Task – The lines to extract begin at the one containing "Para O Raciocinio" and run to the end of the listing; set them down exactly and alone.

Source information –
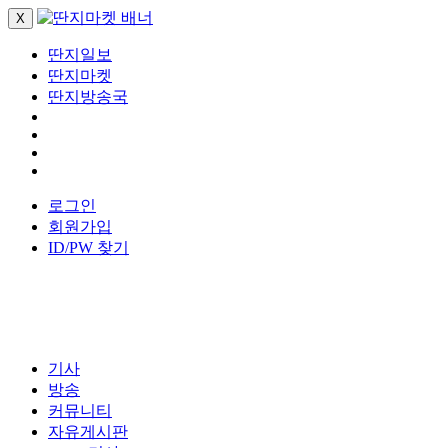
X
딴지일보
딴지마켓
딴지방송국
로그인
회원가입
ID/PW 찾기
기사
방송
커뮤니티
자유게시판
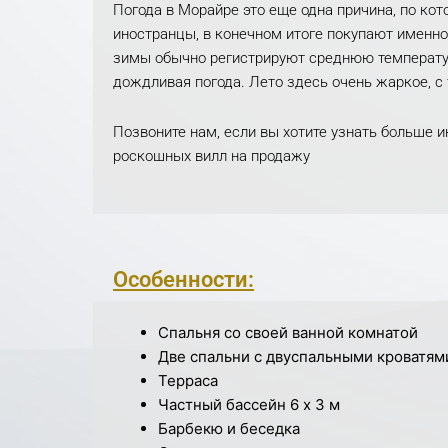
Погода в Морайре это еще одна причина, по кот
иностранцы, в конечном итоге покупают именно 
зимы обычно регистрируют среднюю температур
дождливая погода. Лето здесь очень жаркое, с
Позвоните нам, если вы хотите узнать больше 
роскошных вилл на продажу
Особенности:
Спальня со своей ванной комнатой
Две спальни с двуспальными кроватям
Терраса
Частный бассейн 6 х 3 м
Барбекю и беседка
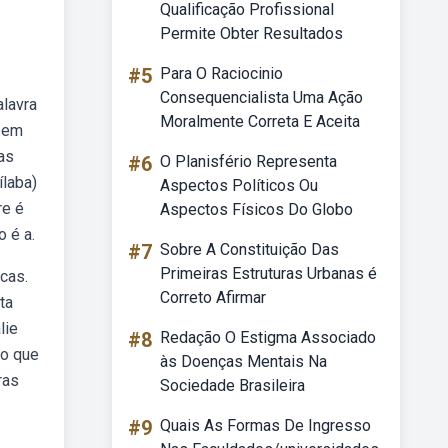
Qualificação Profissional
Permite Obter Resultados
#5
Para O Raciocinio
Consequencialista Uma Ação
alavra
Moralmente Correta E Aceita
s em
as
#6
O Planisfério Representa
laba)
Aspectos Políticos Ou
re é
Aspectos Físicos Do Globo
o é a.
#7
Sobre A Constituição Das
Primeiras Estruturas Urbanas é
cas.
Correto Afirmar
ta
lie
#8
Redação O Estigma Associado
do que
às Doenças Mentais Na
ras
Sociedade Brasileira
#9
Quais As Formas De Ingresso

Your response –
Para O Raciocinio
Consequencialista Uma Ação
alavra
Moralmente Correta E Aceita
s em
as
#6
O Planisfério Representa
laba)
Aspectos Políticos Ou
re é
Aspectos Físicos Do Globo
o é a.
#7
Sobre A Constituição Das
Primeiras Estruturas Urbanas é
cas.
Correto Afirmar
ta
lie
#8
Redação O Estigma Associado
do que
às Doenças Mentais Na
ras
Sociedade Brasileira
#9
Quais As Formas De Ingresso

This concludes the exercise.